**ASSIGNMENT:** Taking the entries below, transcribe only the lines starting with the one with "TAŞIMACILIĞI" and going on through the one with "Teatro do Sesc Gravataí", exactly as written, without the pictures.

Collected data
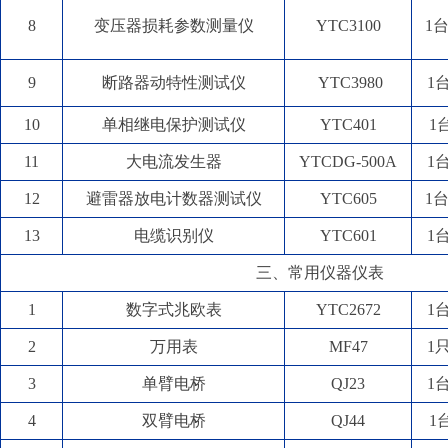
8
变压器损耗参数测量仪
YTC3100
1
9
断路器动特性测试仪
YTC3980
1
10
单相继电保护测试仪
YTC401
1
11
大电流发生器
YTCDG-500A
1
12
避雷器放电计数器测试仪
YTC605
1
13
电缆识别仪
YTC601
1
三、常用仪器仪表
1
数字式兆欧表
YTC2672
1
2
万用表
MF47
1
3
单臂电桥
QJ23
1
4
双臂电桥
QJ44
1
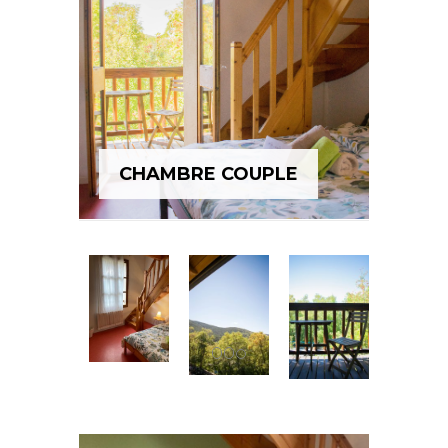
Réserver
Caractéristiques : 1 lit double 140
CHAMBRE COUPLE
cm +1 lit superposé en mezzanine,
salle-de-bain privée
Les + : Chambre spacieuse, ajout
possible d’un lit parapluie
Pour les familles de 4 personnes
Quantité : 3 Chambres de ce type
Prix : à partir de 159€
soit 39.75€ /
pers. et par nuit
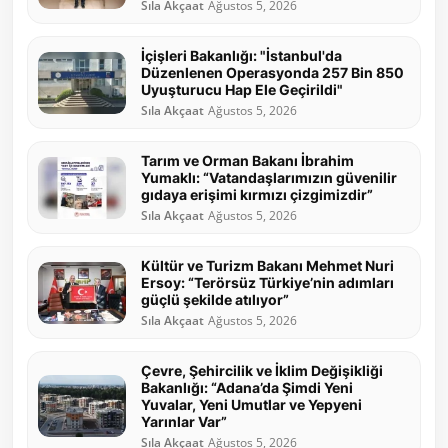
Sıla Akçaat
Ağustos 5, 2026
İçişleri Bakanlığı: "İstanbul'da
Düzenlenen Operasyonda 257 Bin 850
Uyuşturucu Hap Ele Geçirildi"
Sıla Akçaat
Ağustos 5, 2026
Tarım ve Orman Bakanı İbrahim
Yumaklı: “Vatandaşlarımızın güvenilir
gıdaya erişimi kırmızı çizgimizdir”
Sıla Akçaat
Ağustos 5, 2026
Kültür ve Turizm Bakanı Mehmet Nuri
Ersoy: “Terörsüz Türkiye’nin adımları
güçlü şekilde atılıyor”
Sıla Akçaat
Ağustos 5, 2026
Çevre, Şehircilik ve İklim Değişikliği
Bakanlığı: “Adana’da Şimdi Yeni
Yuvalar, Yeni Umutlar ve Yepyeni
Yarınlar Var”
Sıla Akçaat
Ağustos 5, 2026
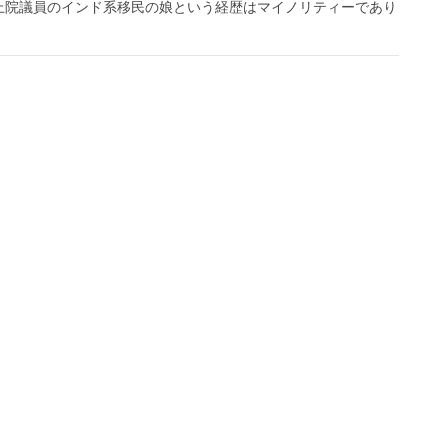
上院議員のインド系移民の娘という経歴はマイノリティーであり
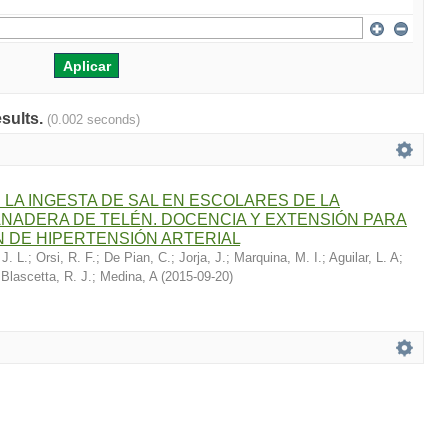
esults.
(0.002 seconds)
 LA INGESTA DE SAL EN ESCOLARES DE LA
NADERA DE TELÉN. DOCENCIA Y EXTENSIÓN PARA
 DE HIPERTENSIÓN ARTERIAL
 J. L.
;
Orsi, R. F.
;
De Pian, C.
;
Jorja, J.
;
Marquina, M. I.
;
Aguilar, L. A
;
;
Blascetta, R. J.
;
Medina, A
(
2015-09-20
)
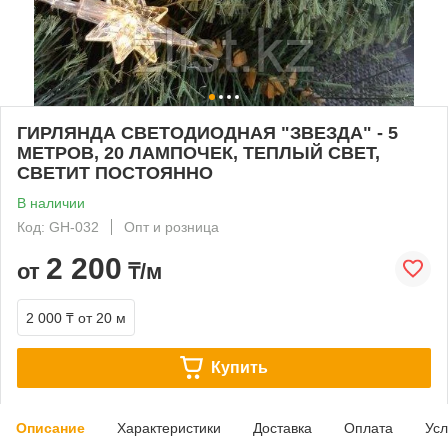
ГИРЛЯНДА СВЕТОДИОДНАЯ "ЗВЕЗДА" - 5
МЕТРОВ, 20 ЛАМПОЧЕК, ТЕПЛЫЙ СВЕТ,
СВЕТИТ ПОСТОЯННО
В наличии
Код: GH-032
Опт и розница
2 200
от
₸/м
2 000 ₸
от 20 м
Купить
Описание
Характеристики
Доставка
Оплата
Усл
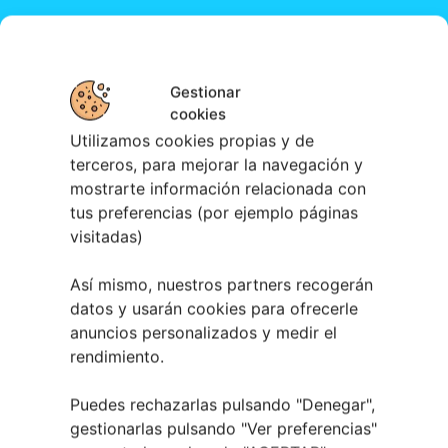
Gestionar
cookies
Utilizamos cookies propias y de
terceros, para mejorar la navegación y
Te lo explicamos
mostrarte información relacionada con
tus preferencias (por ejemplo páginas
visitadas)
Así mismo, nuestros partners recogerán
datos y usarán cookies para ofrecerle
¡HAZ QUE TU NEGOCIO SE VEA!
anuncios personalizados y medir el
rendimiento.
MÁS VISIBILIDAD > MÁS CLIENTES >
MÁS NEGOCIO
Puedes rechazarlas pulsando "Denegar",
· Contrata 1 mes y te regalamos otro
gestionarlas pulsando "
Ver preferencias
"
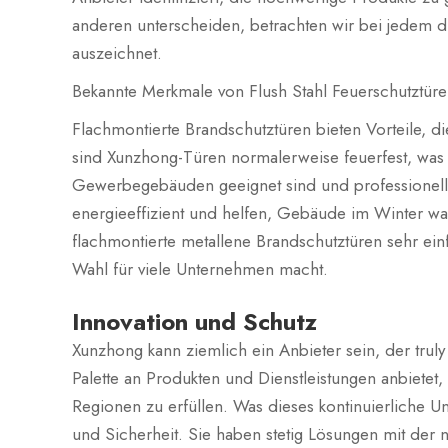
anderen unterscheiden, betrachten wir bei jedem di
auszeichnet.
Bekannte Merkmale von Flush Stahl Feuerschutztür
Flachmontierte Brandschutztüren bieten Vorteile, d
sind Xunzhong-Türen normalerweise feuerfest, was b
Gewerbegebäuden geeignet sind und professionell
energieeffizient und helfen, Gebäude im Winter w
flachmontierte metallene Brandschutztüren sehr ein
Wahl für viele Unternehmen macht.
Innovation und Schutz
Xunzhong kann ziemlich ein Anbieter sein, der truly
Palette an Produkten und Dienstleistungen anbiete
Regionen zu erfüllen. Was dieses kontinuierliche U
und Sicherheit. Sie haben stetig Lösungen mit der 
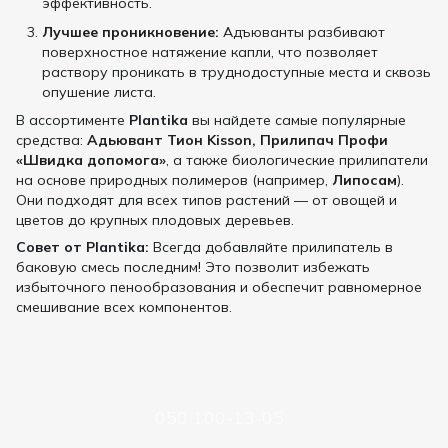
эффективность.
Лучшее проникновение:
Адъюванты разбивают
поверхностное натяжение капли, что позволяет
раствору проникать в труднодоступные места и сквозь
опушение листа.
В ассортименте
Plantika
вы найдете самые популярные
средства:
Адьювант Тион Kisson,
Прилипач Профи
«Швидка допомога»
, а также биологические прилипатели
на основе природных полимеров (например,
Липосам
).
Они подходят для всех типов растений — от овощей и
цветов до крупных плодовых деревьев.
Совет от Plantika:
Всегда добавляйте прилипатель в
баковую смесь последним! Это позволит избежать
избыточного пенообразования и обеспечит равномерное
смешивание всех компонентов.
050 100-13-05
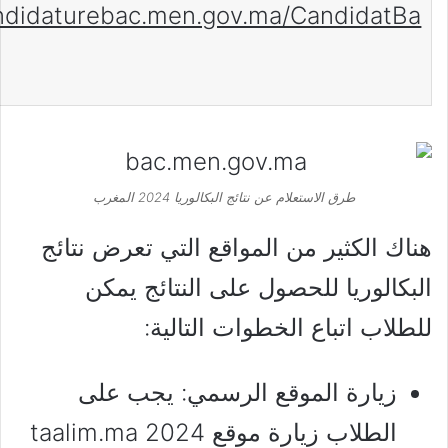
andidaturebac.men.gov.ma/CandidatBa
طرق الاستعلام عن نتائج البكالوريا 2024 المغرب
هناك الكثير من المواقع التي تعرض نتائج
البكالوريا للحصول على النتائج يمكن
للطلاب اتباع الخطوات التالية:
زيارة الموقع الرسمي: يجب على
الطلاب زيارة موقع taalim.ma 2024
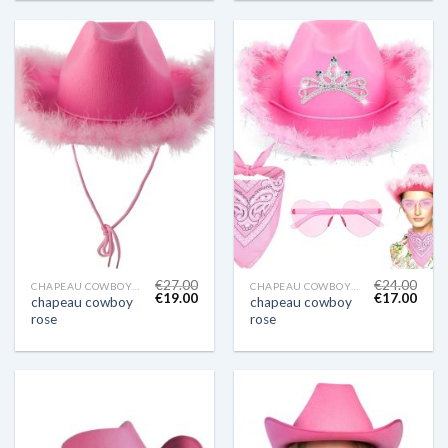
€
27.00
€
24.00
CHAPEAU COWBOY ROSE
CHAPEAU COWBOY ROSE
€
19.00
€
17.00
chapeau cowboy
chapeau cowboy
rose
rose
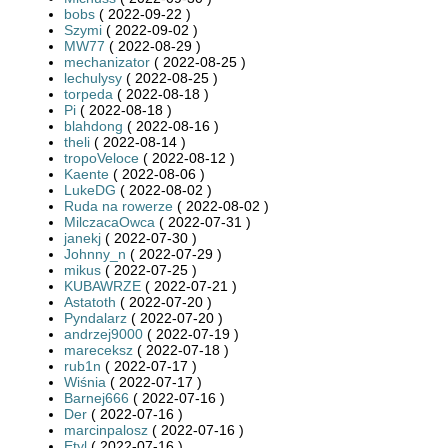
bobs
( 2022-09-22 )
Szymi
( 2022-09-02 )
MW77
( 2022-08-29 )
mechanizator
( 2022-08-25 )
lechulysy
( 2022-08-25 )
torpeda
( 2022-08-18 )
Pi
( 2022-08-18 )
blahdong
( 2022-08-16 )
theli
( 2022-08-14 )
tropoVeloce
( 2022-08-12 )
Kaente
( 2022-08-06 )
LukeDG
( 2022-08-02 )
Ruda na rowerze
( 2022-08-02 )
MilczacaOwca
( 2022-07-31 )
janekj
( 2022-07-30 )
Johnny_n
( 2022-07-29 )
mikus
( 2022-07-25 )
KUBAWRZE
( 2022-07-21 )
Astatoth
( 2022-07-20 )
Pyndalarz
( 2022-07-20 )
andrzej9000
( 2022-07-19 )
mareceksz
( 2022-07-18 )
rub1n
( 2022-07-17 )
Wiśnia
( 2022-07-17 )
Barnej666
( 2022-07-16 )
Der
( 2022-07-16 )
marcinpalosz
( 2022-07-16 )
Etyl
( 2022-07-16 )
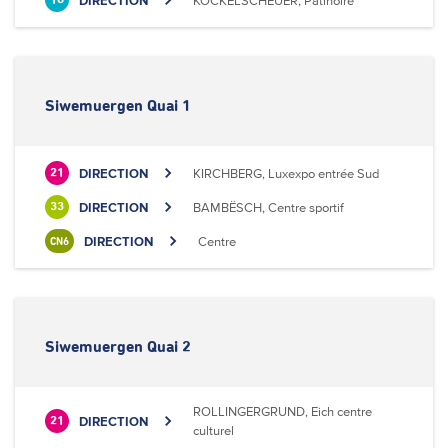
DIRECTION
KOCKELSCHEUER, Patinoire
18
Siwemuergen Quai 1
DIRECTION
KIRCHBERG, Luxexpo entrée Sud
21
DIRECTION
BAMBËSCH, Centre sportif
33
DIRECTION
Centre
CN6
Siwemuergen Quai 2
ROLLINGERGRUND, Eich centre
DIRECTION
21
culturel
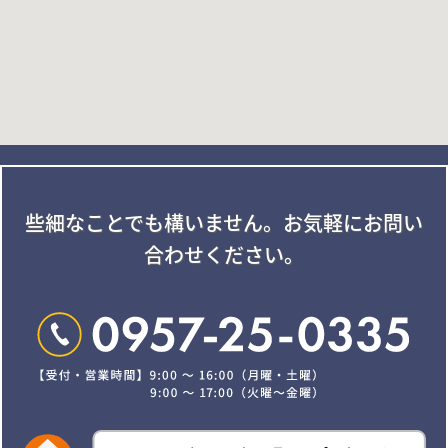
些細なことでも構いません。
お気軽にお問い
合わせください。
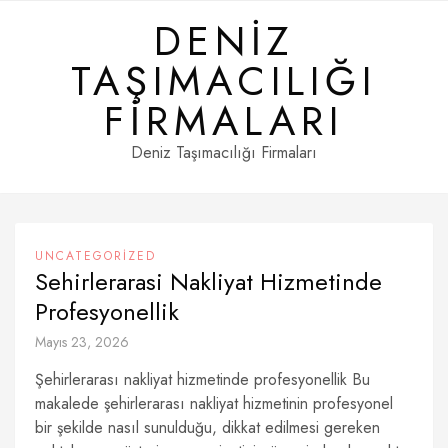
Skip
DENIZ
to
content
TAŞIMACILIĞI
FIRMALARI
Deniz Taşımacılığı Firmaları
UNCATEGORIZED
Sehirlerarasi Nakliyat Hizmetinde
Profesyonellik
Mayıs 23, 2026
Şehirlerarası nakliyat hizmetinde profesyonellik Bu
makalede şehirlerarası nakliyat hizmetinin profesyonel
bir şekilde nasıl sunulduğu, dikkat edilmesi gereken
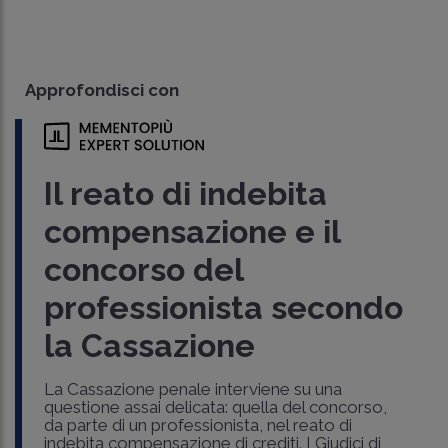
Approfondisci con
Il reato di indebita
compensazione e il
concorso del
professionista secondo
la Cassazione
La Cassazione penale interviene su una
questione assai delicata: quella del concorso,
da parte di un professionista, nel reato di
indebita compensazione di crediti. I Giudici di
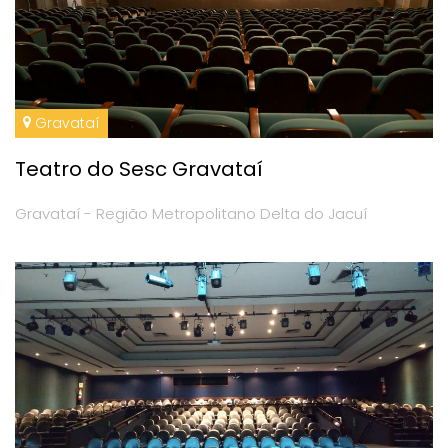
Gravataí
Teatro do Sesc Gravataí
Gravataí - Região Metropolitano Delta do Jacuí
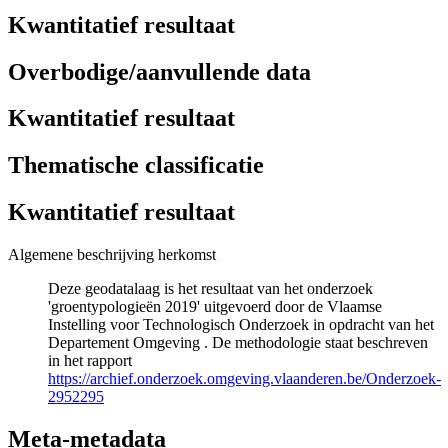
Kwantitatief resultaat
Overbodige/aanvullende data
Kwantitatief resultaat
Thematische classificatie
Kwantitatief resultaat
Algemene beschrijving herkomst
Deze geodatalaag is het resultaat van het onderzoek
'groentypologieën 2019' uitgevoerd door de Vlaamse
Instelling voor Technologisch Onderzoek in opdracht van het
Departement Omgeving . De methodologie staat beschreven
in het rapport
https://archief.onderzoek.omgeving.vlaanderen.be/Onderzoek-
2952295
Meta-metadata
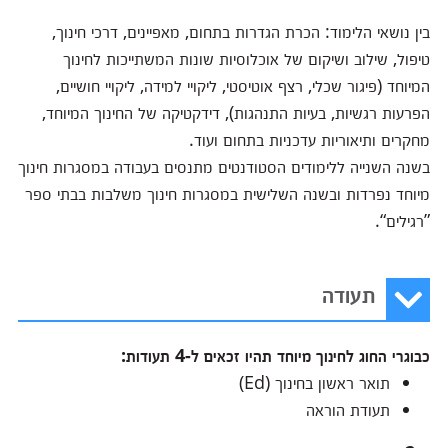
בין נושאי הלימוד: הכרת הגדרות בתחום, מאפיינים, דרכי חינוך,
טיפול, שילוב ושיקום של אוכלוסיות שונות המשתייכות לחינוך
המיוחד (פיגור שכלי, רצף אוטיסטי, ליקויי למידה, ליקויי חושיים,
הפרעות רגשיות, בעיות התנהגות), דידקטיקה של החינוך המיוחד,
מחקרים ותיאוריות עדכניות בתחום ועוד.
בשנה השנייה ללימודים הסטודנטים מתנסים בעבודה במסגרות חינוך
מיוחד נפרדות ובשנה השלישית במסגרות חינוך משלבות בבתי ספר
”רגילים“.
תעודה
כבוגרי החוג לחינוך מיוחד תהיו זכאים ל-4 תעודות:
תואר ראשון בחינוך (Ed)
תעודת הוראה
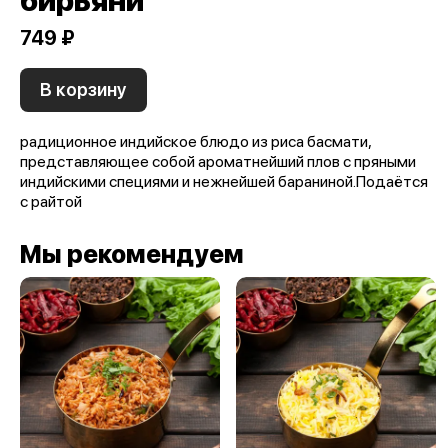
бирьяни
749 ₽
В корзину
радиционное индийское блюдо из риса басмати,
представляющее собой ароматнейший плов с пряными
индийскими специями и нежнейшей бараниной.Подаётся
с райтой
Мы рекомендуем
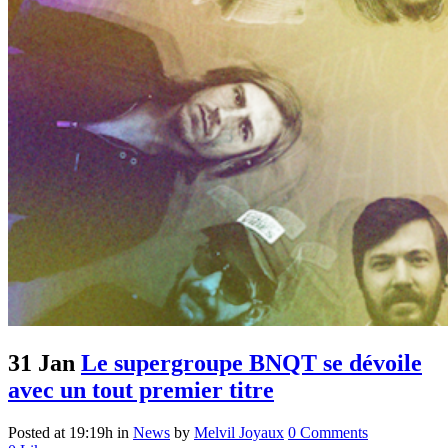
31 Jan
Le supergroupe BNQT se dévoile
avec un tout premier titre
Posted at 19:19h
in
News
by
Melvil Joyaux
0 Comments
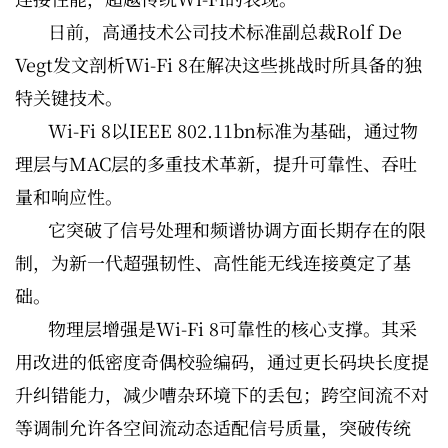
日前，高通技术公司技术标准副总裁Rolf De
Vegt发文剖析Wi-Fi 8在解决这些挑战时所具备的独
特关键技术。
Wi-Fi 8以IEEE 802.11bn标准为基础，通过物
理层与MAC层的多重技术革新，提升可靠性、吞吐
量和响应性。
它突破了信号处理和频谱协调方面长期存在的限
制，为新一代超强韧性、高性能无线连接奠定了基
础。
物理层增强是Wi-Fi 8可靠性的核心支撑。其采
用改进的低密度奇偶校验编码，通过更长码块长度提
升纠错能力，减少嘈杂环境下的丢包；跨空间流不对
等调制允许各空间流动态适配信号质量，突破传统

**YOUR RESPONSE:**
TAŞIMACILIĞI
FIRMALARI
Deniz Taşımacılığı Firmaları
UNCATEGORIZED
Sehirlerarasi Nakliyat Hizmetinde
Profesyonellik
Mayıs 23, 2026
Şehirlerarası nakliyat hizmetinde profesyonellik Bu
makalede şehirlerarası nakliyat hizmetinin profesyonel
bir şekilde nasıl sunulduğu, dikkat edilmesi gereken
Approfondisci con
Il reato di indebita
compensazione e il
concorso del
professionista secondo
la Cassazione
La Cassazione penale interviene su una
questione assai delicata: quella del concorso,
da parte di un professionista, nel reato di
indebita compensazione di crediti. I Giudici di
Gravataí
Teatro do Sesc Gravataí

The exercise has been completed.